Supplied records below:
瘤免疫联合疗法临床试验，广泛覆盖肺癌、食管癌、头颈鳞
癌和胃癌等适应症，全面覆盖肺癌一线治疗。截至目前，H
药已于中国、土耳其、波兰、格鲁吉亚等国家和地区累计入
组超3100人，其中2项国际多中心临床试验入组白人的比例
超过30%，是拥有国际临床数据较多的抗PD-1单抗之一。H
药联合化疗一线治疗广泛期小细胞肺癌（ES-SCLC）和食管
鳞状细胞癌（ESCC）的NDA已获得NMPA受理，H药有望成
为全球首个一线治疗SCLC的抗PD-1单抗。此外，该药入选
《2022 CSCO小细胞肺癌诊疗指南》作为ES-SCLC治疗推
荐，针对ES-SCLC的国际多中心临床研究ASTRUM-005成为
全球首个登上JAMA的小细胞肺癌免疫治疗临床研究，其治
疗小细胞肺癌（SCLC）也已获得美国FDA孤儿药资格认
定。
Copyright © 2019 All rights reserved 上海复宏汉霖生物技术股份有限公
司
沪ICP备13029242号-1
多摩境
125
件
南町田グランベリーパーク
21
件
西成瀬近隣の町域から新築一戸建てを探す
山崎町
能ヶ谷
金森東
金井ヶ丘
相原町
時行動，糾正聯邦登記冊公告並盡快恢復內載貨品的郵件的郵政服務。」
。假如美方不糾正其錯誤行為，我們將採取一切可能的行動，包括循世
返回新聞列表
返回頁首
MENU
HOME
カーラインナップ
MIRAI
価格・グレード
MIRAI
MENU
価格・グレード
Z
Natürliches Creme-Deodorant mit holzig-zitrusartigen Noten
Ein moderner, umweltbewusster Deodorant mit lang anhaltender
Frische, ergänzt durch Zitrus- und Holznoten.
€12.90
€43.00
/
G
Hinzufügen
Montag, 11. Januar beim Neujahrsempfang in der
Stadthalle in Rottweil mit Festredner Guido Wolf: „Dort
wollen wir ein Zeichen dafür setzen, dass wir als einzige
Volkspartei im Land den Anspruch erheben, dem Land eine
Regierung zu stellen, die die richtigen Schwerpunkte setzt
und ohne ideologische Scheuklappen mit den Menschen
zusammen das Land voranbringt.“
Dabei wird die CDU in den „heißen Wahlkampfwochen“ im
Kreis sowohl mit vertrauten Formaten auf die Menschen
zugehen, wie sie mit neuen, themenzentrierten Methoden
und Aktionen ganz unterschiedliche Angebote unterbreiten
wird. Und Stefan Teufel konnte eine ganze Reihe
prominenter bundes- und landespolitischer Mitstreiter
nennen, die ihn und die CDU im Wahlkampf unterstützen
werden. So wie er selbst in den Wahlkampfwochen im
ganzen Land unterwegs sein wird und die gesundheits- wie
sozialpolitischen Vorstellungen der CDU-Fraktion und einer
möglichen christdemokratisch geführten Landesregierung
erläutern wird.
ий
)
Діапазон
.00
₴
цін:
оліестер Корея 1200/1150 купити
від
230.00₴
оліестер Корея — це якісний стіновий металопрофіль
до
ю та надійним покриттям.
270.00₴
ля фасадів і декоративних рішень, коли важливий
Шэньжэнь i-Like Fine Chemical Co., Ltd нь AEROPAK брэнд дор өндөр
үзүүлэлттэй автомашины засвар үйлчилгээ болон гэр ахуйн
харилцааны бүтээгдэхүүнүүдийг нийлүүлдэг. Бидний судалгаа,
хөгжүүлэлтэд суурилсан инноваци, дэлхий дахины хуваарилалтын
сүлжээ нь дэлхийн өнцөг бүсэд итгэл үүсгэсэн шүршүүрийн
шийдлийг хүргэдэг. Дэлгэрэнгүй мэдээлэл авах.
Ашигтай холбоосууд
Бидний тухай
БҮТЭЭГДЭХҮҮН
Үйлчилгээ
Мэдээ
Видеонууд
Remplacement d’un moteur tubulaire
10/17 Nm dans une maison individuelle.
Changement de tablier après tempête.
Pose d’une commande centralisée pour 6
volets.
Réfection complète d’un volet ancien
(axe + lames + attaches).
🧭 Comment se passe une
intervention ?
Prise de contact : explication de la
End of Supplied records.
Task to complete:
Set down the listing in full, keeping every word exactly as it is.

Solved problem:
瘤免疫联合疗法临床试验，广泛覆盖肺癌、食管癌、头颈鳞
癌和胃癌等适应症，全面覆盖肺癌一线治疗。截至目前，H
药已于中国、土耳其、波兰、格鲁吉亚等国家和地区累计入
组超3100人，其中2项国际多中心临床试验入组白人的比例
超过30%，是拥有国际临床数据较多的抗PD-1单抗之一。H
药联合化疗一线治疗广泛期小细胞肺癌（ES-SCLC）和食管
鳞状细胞癌（ESCC）的NDA已获得NMPA受理，H药有望成
为全球首个一线治疗SCLC的抗PD-1单抗。此外，该药入选
《2022 CSCO小细胞肺癌诊疗指南》作为ES-SCLC治疗推
荐，针对ES-SCLC的国际多中心临床研究ASTRUM-005成为
全球首个登上JAMA的小细胞肺癌免疫治疗临床研究，其治
疗小细胞肺癌（SCLC）也已获得美国FDA孤儿药资格认
定。
Copyright © 2019 All rights reserved 上海复宏汉霖生物技术股份有限公
司
沪ICP备13029242号-1
多摩境
125
件
南町田グランベリーパーク
21
件
西成瀬近隣の町域から新築一戸建てを探す
山崎町
能ヶ谷
金森東
金井ヶ丘
相原町
時行動，糾正聯邦登記冊公告並盡快恢復內載貨品的郵件的郵政服務。」
。假如美方不糾正其錯誤行為，我們將採取一切可能的行動，包括循世
返回新聞列表
返回頁首
MENU
HOME
カーラインナップ
MIRAI
価格・グレード
MIRAI
MENU
価格・グレード
Z
Natürliches Creme-Deodorant mit holzig-zitrusartigen Noten
Ein moderner, umweltbewusster Deodorant mit lang anhaltender
Frische, ergänzt durch Zitrus- und Holznoten.
€12.90
€43.00
/
G
Hinzufügen
Montag, 11. Januar beim Neujahrsempfang in der
Stadthalle in Rottweil mit Festredner Guido Wolf: „Dort
wollen wir ein Zeichen dafür setzen, dass wir als einzige
Volkspartei im Land den Anspruch erheben, dem Land eine
Regierung zu stellen, die die richtigen Schwerpunkte setzt
und ohne ideologische Scheuklappen mit den Menschen
zusammen das Land voranbringt.“
Dabei wird die CDU in den „heißen Wahlkampfwochen“ im
Kreis sowohl mit vertrauten Formaten auf die Menschen
zugehen, wie sie mit neuen, themenzentrierten Methoden
und Aktionen ganz unterschiedliche Angebote unterbreiten
wird. Und Stefan Teufel konnte eine ganze Reihe
prominenter bundes- und landespolitischer Mitstreiter
nennen, die ihn und die CDU im Wahlkampf unterstützen
werden. So wie er selbst in den Wahlkampfwochen im
ganzen Land unterwegs sein wird und die gesundheits- wie
sozialpolitischen Vorstellungen der CDU-Fraktion und einer
möglichen christdemokratisch geführten Landesregierung
erläutern wird.
ий
)
Діапазон
.00
₴
цін:
оліестер Корея 1200/1150 купити
від
230.00₴
оліестер Корея — це якісний стіновий металопрофіль
до
ю та надійним покриттям.
270.00₴
ля фасадів і декоративних рішень, коли важливий
Шэньжэнь i-Like Fine Chemical Co., Ltd нь AEROPAK брэнд дор өндөр
үзүүлэлттэй автомашины засвар үйлчилгээ болон гэр ахуйн
харилцааны бүтээгдэхүүнүүдийг нийлүүлдэг. Бидний судалгаа,
хөгжүүлэлтэд суурилсан инноваци, дэлхий дахины хуваарилалтын
сүлжээ нь дэлхийн өнцөг бүсэд итгэл үүсгэсэн шүршүүрийн
шийдлийг хүргэдэг. Дэлгэрэнгүй мэдээлэл авах.
Ашигтай холбоосууд
Бидний тухай
БҮТЭЭГДЭХҮҮН
Үйлчилгээ
Мэдээ
Видеонууд
Remplacement d’un moteur tubulaire
10/17 Nm dans une maison individuelle.
Changement de tablier après tempête.
Pose d’une commande centralisée pour 6
volets.
Réfection complète d’un volet ancien
(axe + lames + attaches).
🧭 Comment se passe une
intervention ?
Prise de contact : explication de la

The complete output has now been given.